At DoorDash, real time events are an important data source to gain insight into our business but building a system capable of handling billions of real time events is challenging. Events are generated from our services and user devices and need to be processed and transported to different destinations to help us make data driven decisions on the platform.
Historically, DoorDash has a few data pipelines that get data from our legacy monolithic web application and ingest the data into Snowflake. These pipelines incurred high data latency, significant cost and operational overhead. Two years ago, we started the journey of creating a real time event processing system named Iguazu to replace the legacy data pipelines and address the following event processing needs we anticipated as the data volume grows with the business:
- Data ingest from heterogeneous data sources including mobile and web
- Easily accessible by streaming data consumers with higher abstractions
- High data quality with end to end schema enforcement
- Scalable, fault tolerant and easy to operate for a small team
To meet those objectives, we decided to create a new event processing system with a strategy to leverage open source frameworks which can be customized and better integrated with DoorDash’s infrastructure. Stream processing platforms like Apache Kafka and Apache Flink have matured in the past few years and become easy to adopt. By leveraging those excellent building blocks, applying best engineering practices and a platform mindset, we built the system from ground up and scaled it to process hundreds of billions of events per day with 99.99% delivery rate and only minutes of latency to Snowflake and other OLAP data warehouses.
The talk will discuss in detail the design of the system including major components of event producing, event processing with Flink and streaming SQL, event format and schema validation, Snowflake integration, and self-serve platform. It will also showcase how we have adapted and customized open source frameworks to address our needs, and solved some of the challenges including schema update and service/resource orchestration in an infrastructure-as-code environment.
Can you tell me what the focus of your work is these days?
Currently I'm focused on creating and improving the real-time event processing in DoorDash. What we have been doing is creating an architecture and frameworks that make event processing easy, scalable and reliable for event publishers and consumers. We created a unified event publishing framework that makes event publishing easy for both internal microservices and mobile clients.
For consumers, we have created a stream processing framework built on top of Apache Flink that supports different abstractions for different kinds of consumers. That means you can either write Flink code with customized stream processing logic or use a decorative approach where you can create your stream processing application with Flink SQL or YAML configurations.
The platform also has built-in integrations for our data warehouse Snowflake, and all that data stores and provide end-to-end schema enforcement. So for the past two years, I have been pretty busy with creating these basic building blocks that enable such a system. Nowadays, we are starting to build more product solutions like sessionization, which leverage the system to facilitate deeper level user behavior analysis at scale. And then that's just an example of interesting and challenging areas that we are expanding into.
What is the motivation behind your session?
At the end of 2019, after a few years and contributing to Netflix's Keystone pipeline, I left Netflix and joined DoorDash. I was given the opportunity to build a real-time data platform from scratch, and I really enjoy the journey. After two years of work, I felt it was in good shape and it had a very decent scale. So given both my Keystone experience and what I have been doing at DoorDash, I feel there is a consistent pattern of building a successful real-time event processing system, and I think it would be a great idea to share that with the rest of the software community. So that's my major motivation.
How would you describe the persona and level of your target audience?

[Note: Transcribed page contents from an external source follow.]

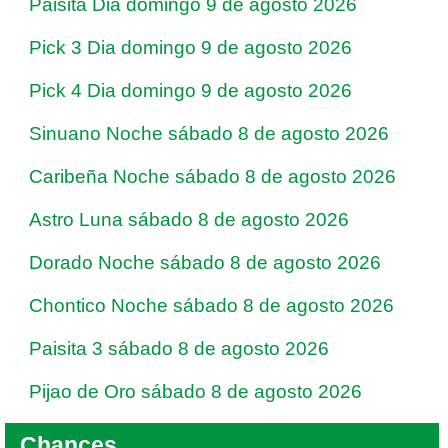
Paisita Dia domingo 9 de agosto 2026
Pick 3 Dia domingo 9 de agosto 2026
Pick 4 Dia domingo 9 de agosto 2026
Sinuano Noche sábado 8 de agosto 2026
Caribeña Noche sábado 8 de agosto 2026
Astro Luna sábado 8 de agosto 2026
Dorado Noche sábado 8 de agosto 2026
Chontico Noche sábado 8 de agosto 2026
Paisita 3 sábado 8 de agosto 2026
Pijao de Oro sábado 8 de agosto 2026
Chances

I think my talk will fit any software engineer who is interested in learning the fundamentals of even processing and building a scalable and fault tolerant system. Whether you work in a small company or large company, you have little experience or extensive experience in the subject, I will strive to balance my talk so everyone can learn something from it.

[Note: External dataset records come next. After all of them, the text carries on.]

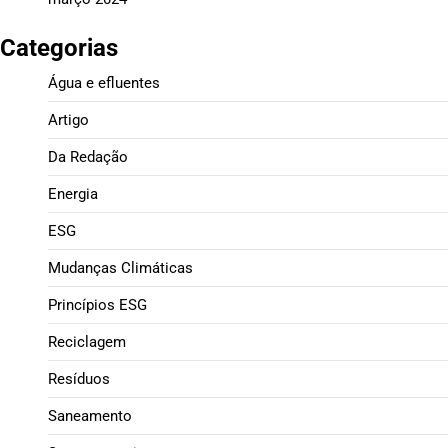
Categorias
Água e efluentes
Artigo
Da Redação
Energia
ESG
Mudanças Climáticas
Princípios ESG
Reciclagem
Resíduos
Saneamento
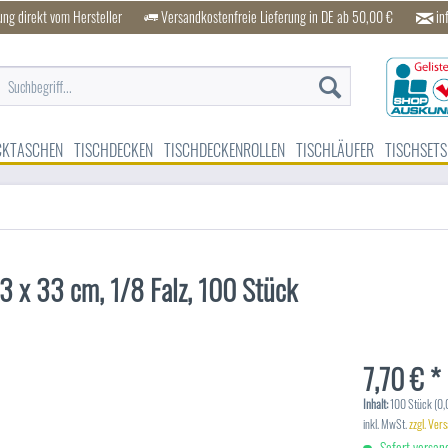
ung direkt vom Hersteller
Versandkostenfreie Lieferung in DE ab 50,00 €
in
CKTASCHEN
TISCHDECKEN
TISCHDECKENROLLEN
TISCHLÄUFER
TISCHSETS
 33 x 33 cm, 1/8 Falz, 100 Stück
7,70 € *
Inhalt:
100 Stück (0,0
inkl. MwSt.
zzgl. Ver
Sofort versand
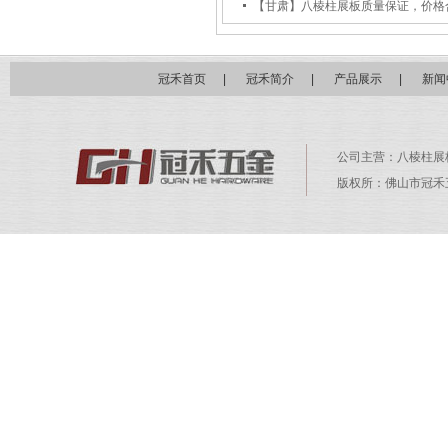
【甘肃】八棱柱展板质量保证，价格
冠禾首页
|
冠禾简介
|
产品展示
|
新闻
公司主营：
八棱柱展
版权所：佛山市冠禾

Is there anything specific that you would like these folks to walk away with after seeing your session?
As I mentioned before, there are some principles of building real-time data platforms that have passed the test of time. I want the audience to walk away with these patterns and maybe some concrete ideas of how to implement those. For example, how do you build appropriate abstractions for event publishing and event consuming? How do you decouple services to make systems scalable? And how do you isolate failures to make your system fault tolerance? And in addition, I will cover the open source frameworks that we have used extensively in the system. I also hope the audience will walk away with some ideas of how you can evaluate open source frameworks, research their sweet spot and how to extend them to your needs.

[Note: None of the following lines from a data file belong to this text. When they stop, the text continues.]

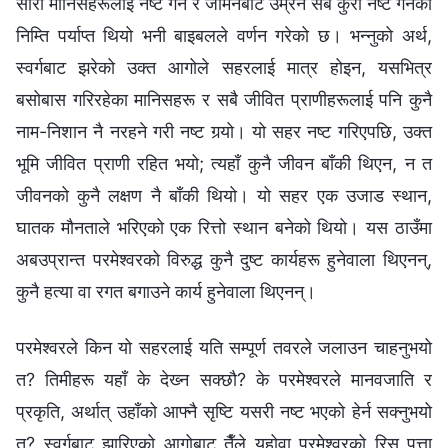
सारा मानिसहरूलाई नष्ट गर्न र जमिनबाट उम्रने सबै कुरा नष्ट गर्नको
निम्ति पर्याप्त थियो भनी बाइबलले वर्णन गरेको छ। भन्‍नुको अर्थ,
स्वर्गबाट झरेको उक्त आगोले सहरलाई मात्र होइन, यसभित्र
बसोबास गरिरहेका मानिसहरू र सबै जीवित प्राणीहरूलाई पनि कुनै
नाम-निशान नै नरहने गरी नष्ट गर्‍यो। यो सहर नष्ट गरिएपछि, उक्त
भूमि जीवित प्राणी रहित भयो; त्यहाँ कुनै जीवन बाँकी थिएन, न त
जीवनको कुनै लक्षण नै बाँकी थियो। यो सहर एक उजाड स्थान,
घातक मौनताले भरिएको एक रित्तो स्थान बनेको थियो। यस ठाउँमा
अबउप्रान्त परमेश्‍वरको विरुद्ध कुनै दुष्ट कार्यहरू हुनेवाला थिएनन्,
कुनै हत्या वा रगत बगाउने कार्य हुनेवाला थिएनन्।
परमेश्‍वरले किन यो सहरलाई यति सम्पूर्ण तवरले जलाउन चाहनुभयो
त? तिमीहरू यहाँ के देख्‍न सक्छौ? के परमेश्‍वरले मानवजाति र
प्रकृति, अर्थात् उहाँको आफ्‍नै सृष्टि यसरी नष्ट भएको हेर्न सक्‍नुभयो
त? स्वर्गबाट झारिएको आगोबाट तैँले यहोवा परमेश्‍वरको रिस पत्ता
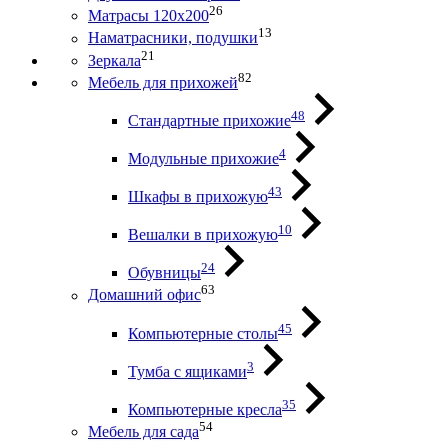
26
Матрасы 120х200
13
Наматрасники, подушки
21
Зеркала
82
Мебель для прихожей
48
Стандартные прихожие
4
Модульные прихожие
43
Шкафы в прихожую
10
Вешалки в прихожую
24
Обувницы
63
Домашний офис
45
Компьютерные столы
3
Тумба с ящиками
35
Компьютерные кресла
54
Мебель для сада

Software Engineer @DoorDash, previously Lead for real-time data infrastructure team @Netflix
Allen Wang is currently a tech lead at data platform at DoorDash. He is the architect for the Iguazu event processing system and a founding member of the real time streaming platform team.
Prior to joining DoorDash, he was a lead in the real time data infrastructure team at Netflix where he created the Kafka infrastructure for Netflix’s Keystone data pipeline and was a main contributor to shape the Kafka ecosystem at Netflix.
He is a contributor to Apache Kafka and NetflixOSS, and a two-time QCon speaker.